CNODocs

CNODocs contains miscellaneous information that could be useful for users and developers of CellNOpt Software. It is not exhaustive. Other sources of information are contained in the Manuals of each of the packages.

Section author: Thomas Cokelaer

1. Tutorials

1.1. Manipulating MIDAS files

First, load the library:

library(CellNOptR)

First, let us get some data from (cellnopt.data), load it and convert it to a CNOlist data structure, which is the common data structure used in CellNOptR.:

cnolist = CNOlist(CNOdata("MD-ToyMMB.csv"))

Note: The CNOdata function search for the file on the cellnopt.data repository. If not found, it looks on your local directory.

Then, we can look at the content of the cnolist variable using the plotting function:

plot(cnolist)

Example Tutorials 1

The columns contains each species that has been measured. Each row correspond to different conditions summarized in the last column (cues).

You can get some information about the cnolist variable by printing it:

>>> print(cnolist)
class: CNOlist
cues: EGF TNFa Raf PI3K
inhibitors: Raf PI3K
stimuli: EGF TNFa
timepoints: 0 10
signals: Akt Hsp27 NFkB Erk p90RSK Jnk cJun
variances: Akt Hsp27 NFkB Erk p90RSK Jnk cJun
--
To see the values of any data contained in this instance, just use the
method (e.g., getCues(cnolist), getSignals(cnolist), getVariances(cnolist), ...

And access to one of the field (e.g. signals) by typing:

>>> cnolist@signals

1.2. Manipulating PKN (prior knowledge network)

Let us first load a model that should be in SIF format (3 columns CSV like):

library(CellNOptR)
pknmodel = readSIF(CNOdata("PKN-ToyMMB.sif"))

and plot it:

plotModel(pknmodel, output="PNG")

Example Tutorials 2

The red edges indicates an inhibitor whereas other black edges are normal links.
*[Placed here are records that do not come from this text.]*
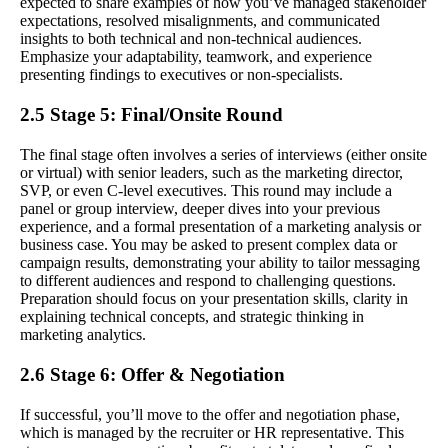
expected to share examples of how you’ve managed stakeholder
expectations, resolved misalignments, and communicated
insights to both technical and non-technical audiences.
Emphasize your adaptability, teamwork, and experience
presenting findings to executives or non-specialists.
2.5 Stage 5: Final/Onsite Round
The final stage often involves a series of interviews (either onsite
or virtual) with senior leaders, such as the marketing director,
SVP, or even C-level executives. This round may include a
panel or group interview, deeper dives into your previous
experience, and a formal presentation of a marketing analysis or
business case. You may be asked to present complex data or
campaign results, demonstrating your ability to tailor messaging
to different audiences and respond to challenging questions.
Preparation should focus on your presentation skills, clarity in
explaining technical concepts, and strategic thinking in
marketing analytics.
2.6 Stage 6: Offer & Negotiation
If successful, you’ll move to the offer and negotiation phase,
which is managed by the recruiter or HR representative. This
As we will see in the next section, you can add a cnolist as an argument to colorize this plot.

Using the previous CNOlist data structure, you can color the nodes according to their functions:

cnolist = CNOlist(CNOdata("MD-ToyMMB.csv"))
plotModel(pknmodel, cnolist)

Red correspond to inhibitors, green to ligands and blue to measurements.
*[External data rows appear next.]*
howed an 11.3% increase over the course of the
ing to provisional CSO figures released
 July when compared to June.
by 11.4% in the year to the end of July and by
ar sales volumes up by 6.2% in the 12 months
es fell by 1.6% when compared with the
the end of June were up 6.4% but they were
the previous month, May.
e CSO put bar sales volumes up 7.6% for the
1.3. Boolean logic (one steady state)

Let us now optimise a MIDAS data set to a PKN network. First, let us load the data provided within CellNOpt:

library(CellNOptR)              # load the library
data(CNOlistToy, package="CellNOptR")                # load the data
cnolist = CNOlist(CNOlistToy)   # convert to a CNOlist instance
data(ToyModel, package="CellNOptR")                  # load the model
pknmodel = ToyModel             # rename it

You can visualize the Network (with data information) as follows:

plotModel(pknmodel, cnolist)

Example Tutorials 3

Preprocess the data before the optimisation:

model = preprocessing(cnolist, pknmodel, compression=TRUE)
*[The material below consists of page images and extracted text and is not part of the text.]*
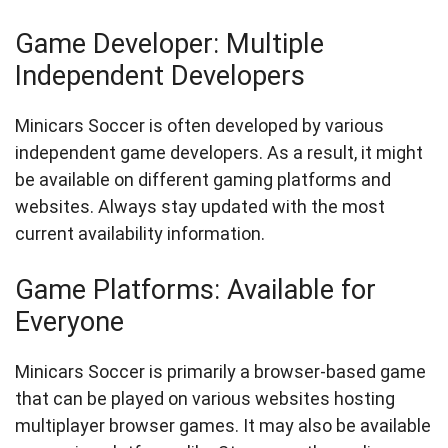
Game Developer: Multiple
Independent Developers
Minicars Soccer is often developed by various
independent game developers. As a result, it might
be available on different gaming platforms and
websites. Always stay updated with the most
current availability information.
Game Platforms: Available for
Everyone
Minicars Soccer is primarily a browser-based game
that can be played on various websites hosting
multiplayer browser games. It may also be available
Note: The preprocessing performs 3 tasks. First, it removes nodes that are not connected to any cues (green nodes) or readouts (blue nodes). Second, it compresses nodes that are not cues, readouts or inhibitors (red nodes) except those that have multiple inputs AND ouputs (e.g. Mek node in this case). Finally, it expands the nodes that have multiple inputs by adding “and” gates.

As an exercice, you can plot the new processed model.

Now, let us optimise the model against the data with a Genetic Algorithm. There are many optimisation method available in the literature but a GA is good enough for this toy problem. In the following statement with use the gaBinaryT1 function that performs a boolean optimisation on the first time point only:

opt = gaBinaryT1(cnolist, model, verbose=TRUE)

and look at the scores over time:

plotFit(opt)

Example Tutorials 4

Since it has converged, we can now plot a figure that decomposes the fit of the best model against the data:

cutAndPlot(cnolist, model, bStrings=list(opt$bString))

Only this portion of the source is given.